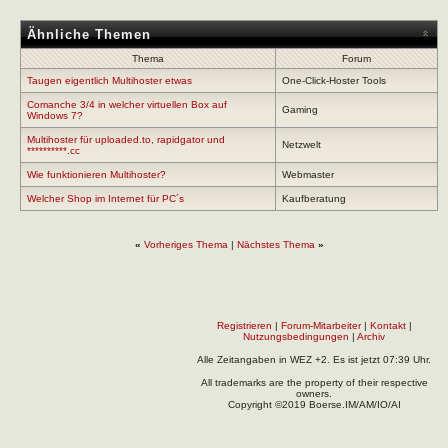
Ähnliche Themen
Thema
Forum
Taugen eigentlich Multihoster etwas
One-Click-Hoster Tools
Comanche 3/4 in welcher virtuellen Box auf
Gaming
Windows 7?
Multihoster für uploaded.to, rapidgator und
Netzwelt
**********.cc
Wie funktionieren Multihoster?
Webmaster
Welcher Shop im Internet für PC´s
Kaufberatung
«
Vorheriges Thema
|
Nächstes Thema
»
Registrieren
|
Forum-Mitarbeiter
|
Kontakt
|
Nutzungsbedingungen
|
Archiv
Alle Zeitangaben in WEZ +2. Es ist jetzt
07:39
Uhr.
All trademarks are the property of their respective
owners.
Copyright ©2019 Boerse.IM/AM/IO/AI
++++
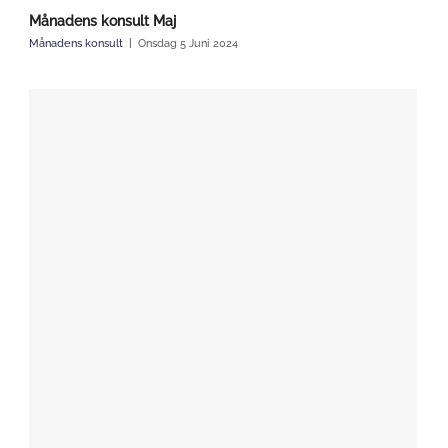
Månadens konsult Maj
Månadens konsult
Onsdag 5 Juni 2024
++++
[WORK TASK] Where the data above reaches the line holding "Månadens konsult Maj", begin printing, and stop after the line holding "Onsdag 5 Juni 2024". Each line must be reproduced exactly, with nothing else added.

[EXERCISE SOLUTION]
Månadens konsult Maj
Månadens konsult
Onsdag 5 Juni 2024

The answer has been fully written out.